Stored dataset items

============================================================

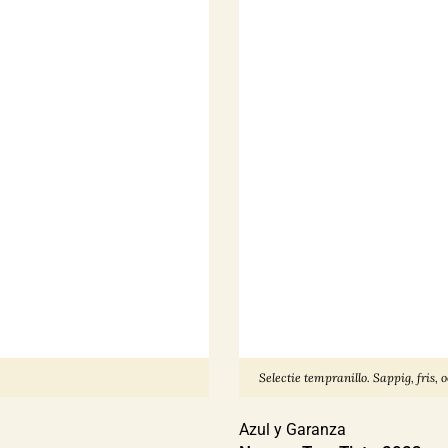
Selectie tempranillo. Sappig, fris, o
Azul y Garanza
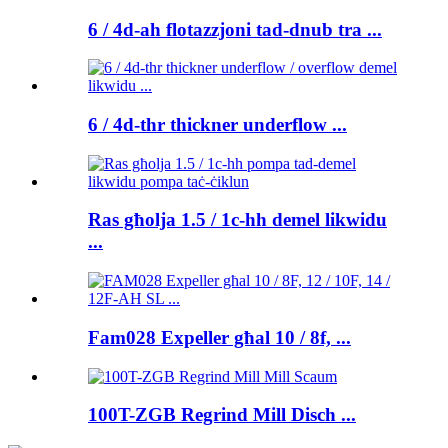
6 / 4d-ah flotazzjoni tad-dnub tra ...
6 / 4d-thr thickner underflow ...
Ras għolja 1.5 / 1c-hh demel likwidu
...
Fam028 Expeller għal 10 / 8f, ...
100T-ZGB Regrind Mill Disch ...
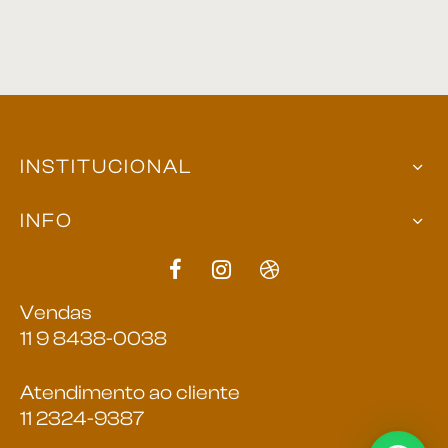
INSTITUCIONAL
INFO
Vendas
11 9 8438-0038
Atendimento ao cliente
11 2324-9387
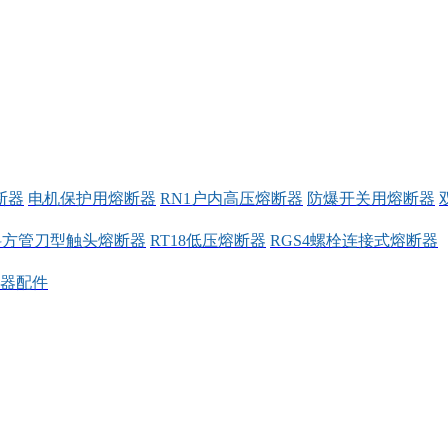
断器
电机保护用熔断器
RN1户内高压熔断器
防爆开关用熔断器
料方管刀型触头熔断器
RT18低压熔断器
RGS4螺栓连接式熔断器
器配件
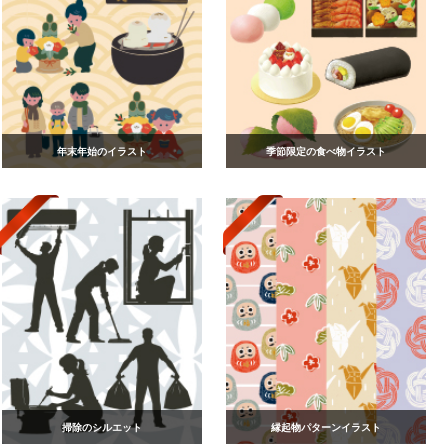
年末年始のイラスト
季節限定の食べ物イラスト
掃除のシルエット
縁起物パターンイラスト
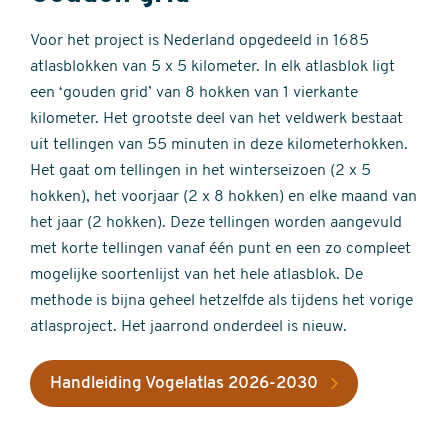
Voor het project is Nederland opgedeeld in 1685
atlasblokken van 5 x 5 kilometer. In elk atlasblok ligt
een ‘gouden grid’ van 8 hokken van 1 vierkante
kilometer. Het grootste deel van het veldwerk bestaat
uit tellingen van 55 minuten in deze kilometerhokken.
Het gaat om tellingen in het winterseizoen (2 x 5
hokken), het voorjaar (2 x 8 hokken) en elke maand van
het jaar (2 hokken). Deze tellingen worden aangevuld
met korte tellingen vanaf één punt en een zo compleet
mogelijke soortenlijst van het hele atlasblok. De
methode is bijna geheel hetzelfde als tijdens het vorige
atlasproject. Het jaarrond onderdeel is nieuw.
Handleiding Vogelatlas 2026-2030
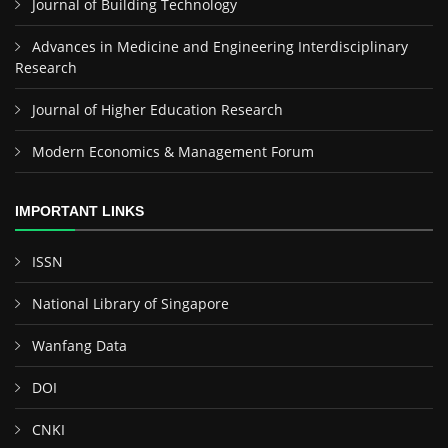
Journal of Building Technology
Advances in Medicine and Engineering Interdisciplinary
Research
Journal of Higher Education Research
Modern Economics & Management Forum
IMPORTANT LINKS
ISSN
National Library of Singapore
Wanfang Data
DOI
CNKI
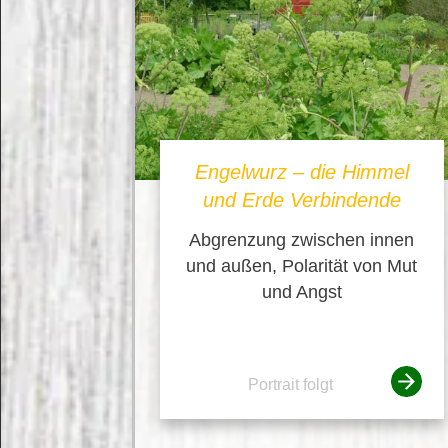
Engelwurz – die Himmel
und Erde Verbindende
Abgrenzung zwischen innen
und außen, Polarität von Mut
und Angst
Portrait folgt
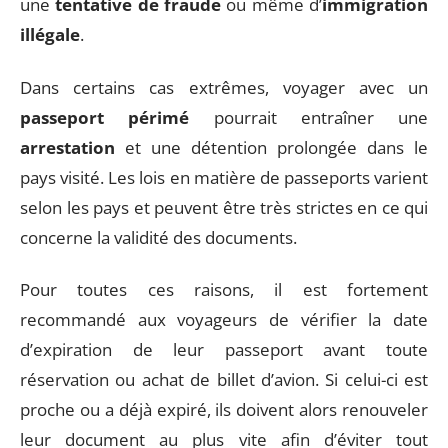
une
tentative de fraude
ou même d’
immigration
illégale
.
Dans certains cas extrêmes, voyager avec un
passeport périmé
pourrait entraîner une
arrestation
et une détention prolongée dans le
pays visité. Les lois en matière de passeports varient
selon les pays et peuvent être très strictes en ce qui
concerne la validité des documents.
Pour toutes ces raisons, il est fortement
recommandé aux voyageurs de vérifier la date
d’expiration de leur passeport avant toute
réservation ou achat de billet d’avion. Si celui-ci est
proche ou a déjà expiré, ils doivent alors renouveler
leur document au plus vite afin d’éviter tout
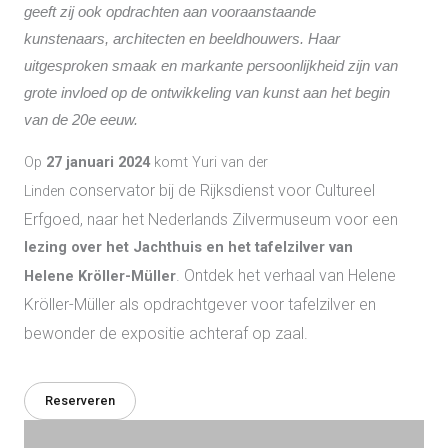
geeft zij ook opdrachten aan vooraanstaande
kunstenaars, architecten en beeldhouwers. Haar
uitgesproken smaak en markante persoonlijkheid zijn van
grote invloed op de ontwikkeling van kunst aan het begin
van de 20e eeuw.
Op
27 januari 2024
komt Yuri van der
conservator bij de Rijksdienst voor Cultureel
Linden
Erfgoed,
naar het Nederlands Zilvermuseum voor een
lezing over het Jachthuis en het tafelzilver van
. Ontdek het verhaal van Helene
Helene Kröller-Müller
Kröller-Müller als opdrachtgever voor tafelzilver en
bewonder de expositie achteraf op zaal.
Reserveren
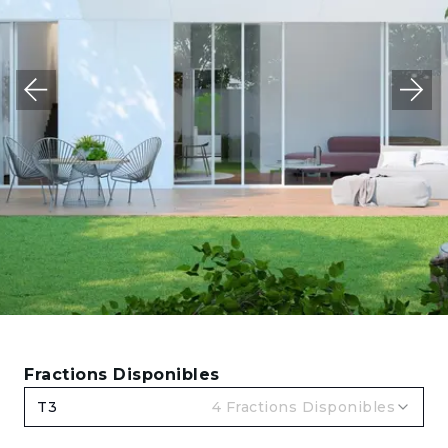
Fractions Disponibles
T3
4
Fractions Disponibles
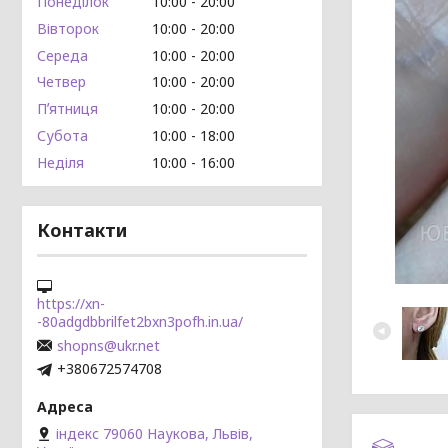
Понеділок
10:00
20:00
Вівторок
10:00
20:00
Середа
10:00
20:00
Четвер
10:00
20:00
Пʼятниця
10:00
20:00
Субота
10:00
18:00
Неділя
10:00
16:00
Контакти
https://xn-
-80adgdbbrilfet2bxn3pofh.in.ua/
shopns@ukr.net
+380672574708
індекс 79060 Наукова, Львів,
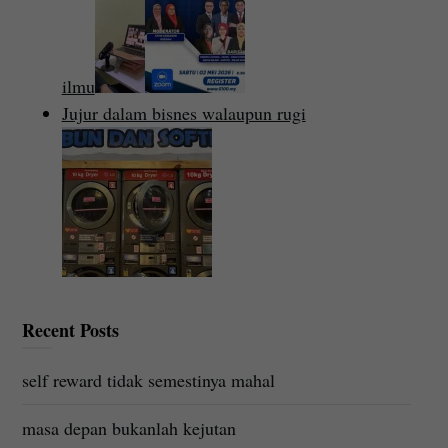
ilmu
Jujur dalam bisnes walaupun rugi
Recent Posts
self reward tidak semestinya mahal
masa depan bukanlah kejutan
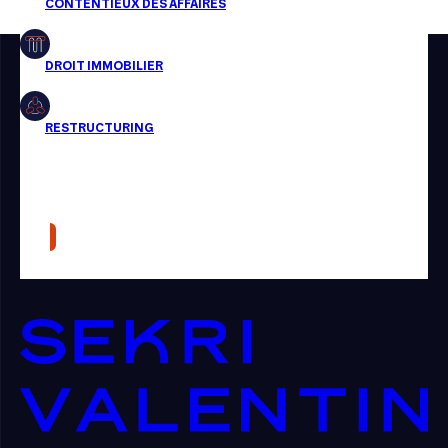
Restructuring
Article
Cabinet
Presse
Récompense
Transaction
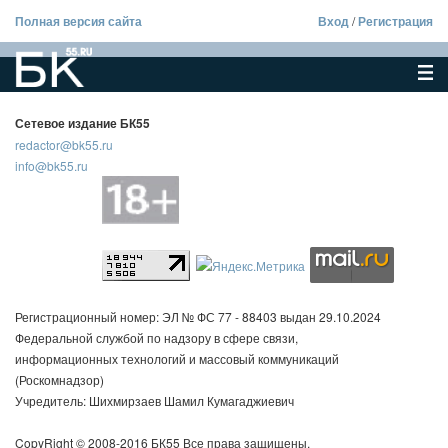
Полная версия сайта
Вход
/
Регистрация
Сетевое издание БК55
redactor@bk55.ru
info@bk55.ru
Регистрационный номер: ЭЛ № ФС 77 - 88403 выдан 29.10.2024
Федеральной службой по надзору в сфере связи,
информационных технологий и массовый коммуникаций
(Роскомнадзор)
Учредитель: Шихмирзаев Шамил Кумагаджиевич
CopyRight © 2008-2016 БК55 Все права защищены.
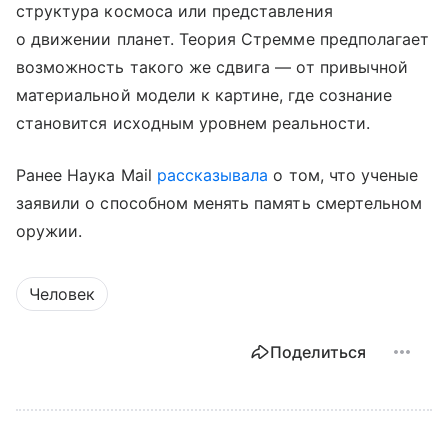
структура космоса или представления
о движении планет. Теория Стремме предполагает
возможность такого же сдвига — от привычной
материальной модели к картине, где сознание
становится исходным уровнем реальности.
Ранее Наука Mail
рассказывала
о том, что ученые
заявили о способном менять память смертельном
оружии.
Человек
Поделиться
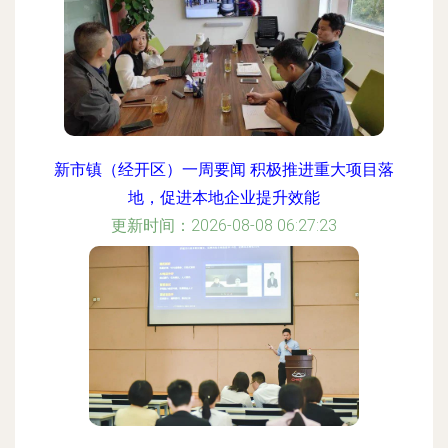
新市镇（经开区）一周要闻 积极推进重大项目落
地，促进本地企业提升效能
更新时间：2026-08-08 06:27:23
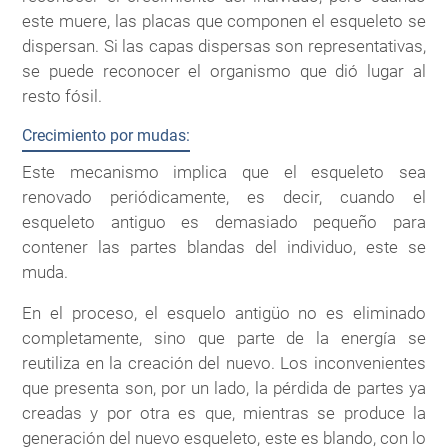
este muere, las placas que componen el esqueleto se
dispersan. Si las capas dispersas son representativas,
se puede reconocer el organismo que dió lugar al
resto fósil.
Crecimiento por mudas:
Este mecanismo implica que el esqueleto sea
renovado periódicamente, es decir, cuando el
esqueleto antiguo es demasiado pequeño para
contener las partes blandas del individuo, este se
muda.
En el proceso, el esquelo antigüo no es eliminado
completamente, sino que parte de la energía se
reutiliza en la creación del nuevo. Los inconvenientes
que presenta son, por un lado, la pérdida de partes ya
creadas y por otra es que, mientras se produce la
generación del nuevo esqueleto, este es blando, con lo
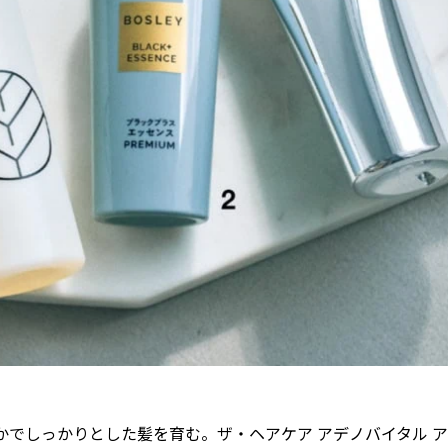
かでしっかりとした髪を育む。ザ・ヘアケア アデノバイタル 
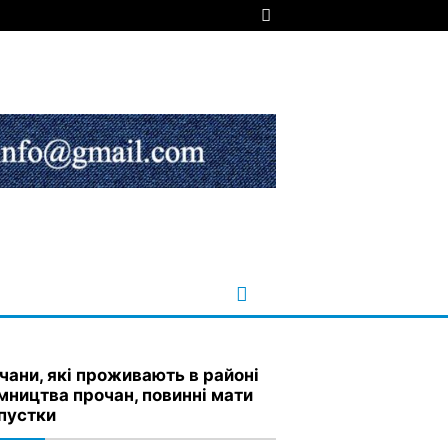
чани, які проживають в районі
мництва прочан, повинні мати
пустки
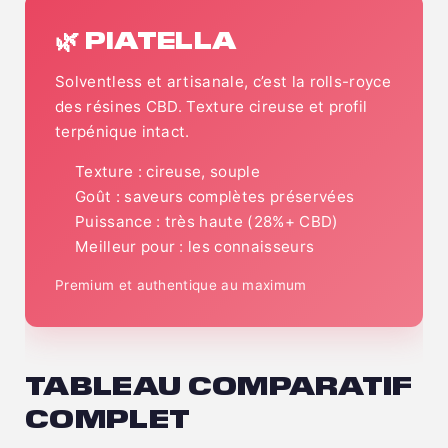
🌿 PIATELLA
Solventless et artisanale, c’est la rolls-royce
des résines CBD. Texture cireuse et profil
terpénique intact.
Texture : cireuse, souple
Goût : saveurs complètes préservées
Puissance : très haute (28%+ CBD)
Meilleur pour : les connaisseurs
Premium et authentique au maximum
TABLEAU COMPARATIF
COMPLET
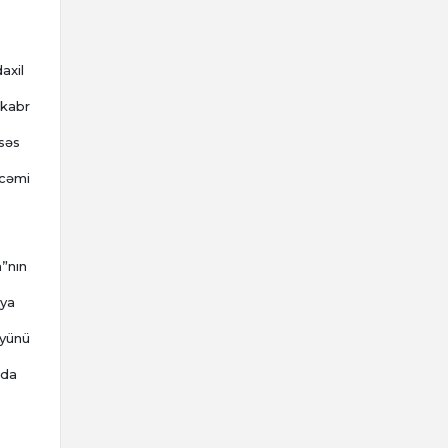
axil
ekabr
 səs
 cəmi
a”nın
iya
üyünü
nda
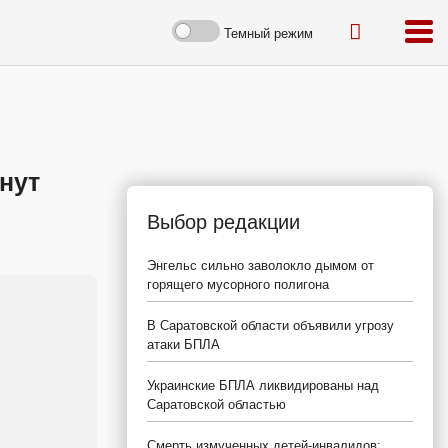
Темный режим
инут
Выбор редакции
Энгельс сильно заволокло дымом от
горящего мусорного полигона
В Саратовской области объявили угрозу
атаки БПЛА
Украинские БПЛА ликвидированы над
Саратовской областью
Смерть измученных детей-инвалидов:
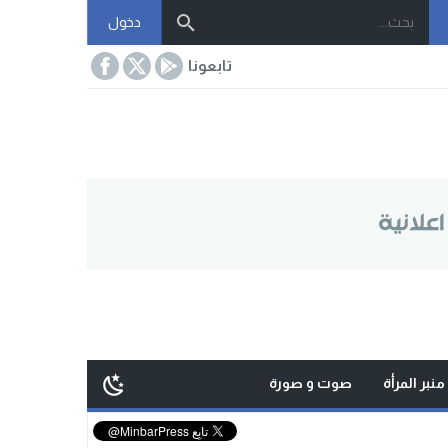
دخول
تابعونا
منبر المرأة
صوت و صورة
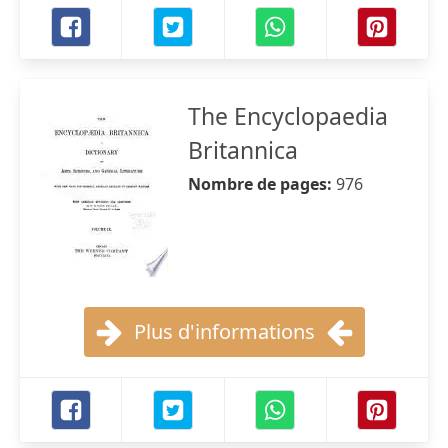
The Encyclopaedia
Britannica
Nombre de pages:
976
Plus d'informations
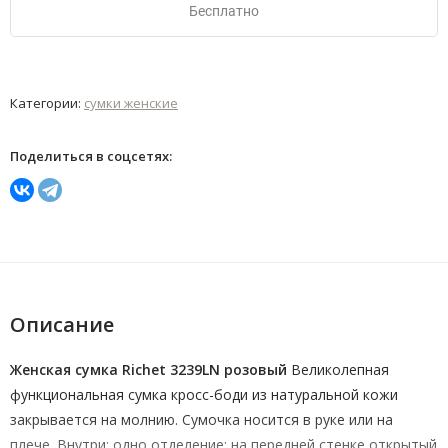
Бесплатно
Категории:
сумки женские
Поделиться в соцсетях:
Описание
Женская сумка Richet 3239LN розовый
Великолепная
функциональная сумка кросс-боди из натуральной кожи
закрывается на молнию. Сумочка носится в руке или на
плече. Внутри: одно отделение; на передней стенке открытый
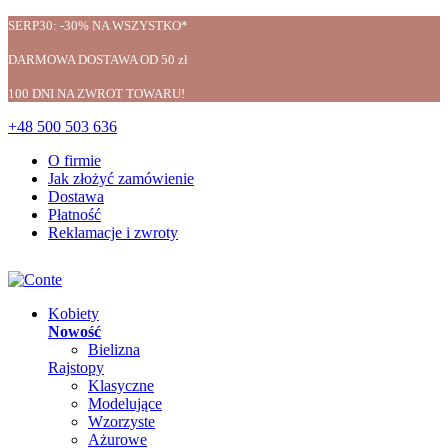
SERP30: -30% NA WSZYSTKO*
DARMOWA DOSTAWA OD 50 zł
100 DNI NA ZWROT TOWARU!
+48 500 503 636
O firmie
Jak złożyć zamówienie
Dostawa
Płatność
Reklamacje i zwroty
Kobiety
Nowość
Bielizna
Rajstopy
Klasyczne
Modelujące
Wzorzyste
Ażurowe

============================================================

▸ TASK ITEM
Your reply should hold every line above exactly as written and none of the pictures.

▸ TASK RESPONSE
Selectie tempranillo. Sappig, fris, o
Azul y Garanza
6 / 4d-ah flotazzjoni tad-dnub tra ...
6 / 4d-thr thickner underflow ...
Ras għolja 1.5 / 1c-hh demel likwidu
...
Fam028 Expeller għal 10 / 8f, ...
100T-ZGB Regrind Mill Disch ...
INSTITUCIONAL
INFO
Vendas
11 9 8438-0038
Atendimento ao cliente
11 2324-9387
断器
电机保护用熔断器
RN1户内高压熔断器
防爆开关用熔断器
料方管刀型触头熔断器
RT18低压熔断器
RGS4螺栓连接式熔断器
器配件
年末年始のイラスト
季節限定の食べ物イラスト
掃除のシルエット
縁起物パターンイラスト
Voor het project is Nederland opgedeeld in 1685
atlasblokken van 5 x 5 kilometer. In elk atlasblok ligt
een ‘gouden grid’ van 8 hokken van 1 vierkante
kilometer. Het grootste deel van het veldwerk bestaat
uit tellingen van 55 minuten in deze kilometerhokken.
Het gaat om tellingen in het winterseizoen (2 x 5
hokken), het voorjaar (2 x 8 hokken) en elke maand van
het jaar (2 hokken). Deze tellingen worden aangevuld
met korte tellingen vanaf één punt en een zo compleet
mogelijke soortenlijst van het hele atlasblok. De
methode is bijna geheel hetzelfde als tijdens het vorige
atlasproject. Het jaarrond onderdeel is nieuw.
Handleiding Vogelatlas 2026-2030
Journal of Building Technology
Advances in Medicine and Engineering Interdisciplinary
Research
Journal of Higher Education Research
Modern Economics & Management Forum
IMPORTANT LINKS
ISSN
National Library of Singapore
Wanfang Data
DOI
CNKI
Engelwurz – die Himmel
und Erde Verbindende
Abgrenzung zwischen innen
und außen, Polarität von Mut
und Angst
Portrait folgt
une
tentative de fraude
ou même d’
immigration
illégale
.
Dans certains cas extrêmes, voyager avec un
passeport périmé
pourrait entraîner une
arrestation
et une détention prolongée dans le
pays visité. Les lois en matière de passeports varient
selon les pays et peuvent être très strictes en ce qui
concerne la validité des documents.
Pour toutes ces raisons, il est fortement
recommandé aux voyageurs de vérifier la date
d’expiration de leur passeport avant toute
réservation ou achat de billet d’avion. Si celui-ci est
proche ou a déjà expiré, ils doivent alors renouveler
leur document au plus vite afin d’éviter tout
geeft zij ook opdrachten aan vooraanstaande
kunstenaars, architecten en beeldhouwers. Haar
uitgesproken smaak en markante persoonlijkheid zijn van
grote invloed op de ontwikkeling van kunst aan het begin
van de 20e eeuw.
Op
27 januari 2024
komt Yuri van der
conservator bij de Rijksdienst voor Cultureel
Linden
Erfgoed,
naar het Nederlands Zilvermuseum voor een
lezing over het Jachthuis en het tafelzilver van
. Ontdek het verhaal van Helene
Helene Kröller-Müller
Kröller-Müller als opdrachtgever voor tafelzilver en
bewonder de expositie achteraf op zaal.
Reserveren
Fractions Disponibles
T3
4
Fractions Disponibles
Понеділок
10:00
20:00
Вівторок
10:00
20:00
Середа
10:00
20:00
Четвер
10:00
20:00
Пʼятниця
10:00
20:00
Субота
10:00
18:00
Неділя
10:00
16:00
Контакти
https://xn-
-80adgdbbrilfet2bxn3pofh.in.ua/
shopns@ukr.net
+380672574708
індекс 79060 Наукова, Львів,
ilmu
Jujur dalam bisnes walaupun rugi
Recent Posts
self reward tidak semestinya mahal
masa depan bukanlah kejutan
Restructuring
Article
Cabinet
Presse
Récompense
Transaction
Полная версия сайта
Вход
/
Регистрация
Сетевое издание БК55
redactor@bk55.ru
info@bk55.ru
Регистрационный номер: ЭЛ № ФС 77 - 88403 выдан 29.10.2024
Федеральной службой по надзору в сфере связи,
информационных технологий и массовый коммуникаций
(Роскомнадзор)
Учредитель: Шихмирзаев Шамил Кумагаджиевич
CopyRight © 2008-2016 БК55 Все права защищены.
структура космоса или представления
о движении планет. Теория Стремме предполагает
возможность такого же сдвига — от привычной
материальной модели к картине, где сознание
становится исходным уровнем реальности.
Ранее Наука Mail
рассказывала
о том, что ученые
заявили о способном менять память смертельном
оружии.
Человек
Поделиться
新市镇（经开区）一周要闻 积极推进重大项目落
地，促进本地企业提升效能
更新时间：2026-08-08 06:27:23
este muere, las placas que componen el esqueleto se
dispersan. Si las capas dispersas son representativas,
se puede reconocer el organismo que dió lugar al
resto fósil.
Crecimiento por mudas:
Este mecanismo implica que el esqueleto sea
renovado periódicamente, es decir, cuando el
esqueleto antiguo es demasiado pequeño para
contener las partes blandas del individuo, este se
muda.
En el proceso, el esquelo antigüo no es eliminado
completamente, sino que parte de la energía se
reutiliza en la creación del nuevo. Los inconvenientes
que presenta son, por un lado, la pérdida de partes ya
creadas y por otra es que, mientras se produce la
generación del nuevo esqueleto, este es blando, con lo
かでしっかりとした髪を育む。ザ・ヘアケア アデノバイタル 
чани, які проживають в районі
мництва прочан, повинні мати
пустки
🌿 PIATELLA
Solventless et artisanale, c’est la rolls-royce
des résines CBD. Texture cireuse et profil
terpénique intact.
Texture : cireuse, souple
Goût : saveurs complètes préservées
Puissance : très haute (28%+ CBD)
Meilleur pour : les connaisseurs
Premium et authentique au maximum
TABLEAU COMPARATIF
COMPLET
axil
ekabr
 səs
 cəmi
a”nın
iya
üyünü
nda
Темный режим
инут
Выбор редакции
Энгельс сильно заволокло дымом от
горящего мусорного полигона
В Саратовской области объявили угрозу
атаки БПЛА
Украинские БПЛА ликвидированы над
Саратовской областью
Смерть измученных детей-инвалидов:
دخول
تابعونا
منبر المرأة
صوت و صورة
The Encyclopaedia
Britannica
Nombre de pages:
976
Plus d'informations
Бесплатно
Категории:
сумки женские
Поделиться в соцсетях:
Описание
Женская сумка Richet 3239LN розовый
Великолепная
функциональная сумка кросс-боди из натуральной кожи
закрывается на молнию. Сумочка носится в руке или на
плече. Внутри: одно отделение; на передней стенке открытый
SERP30: -30% NA WSZYSTKO*
DARMOWA DOSTAWA OD 50 zł
100 DNI NA ZWROT TOWARU!
+48 500 503 636
O firmie
Jak złożyć zamówienie
Dostawa
Płatność
Reklamacje i zwroty
Kobiety
Nowość
Bielizna
Rajstopy
Klasyczne
Modelujące
Wzorzyste
Ażurowe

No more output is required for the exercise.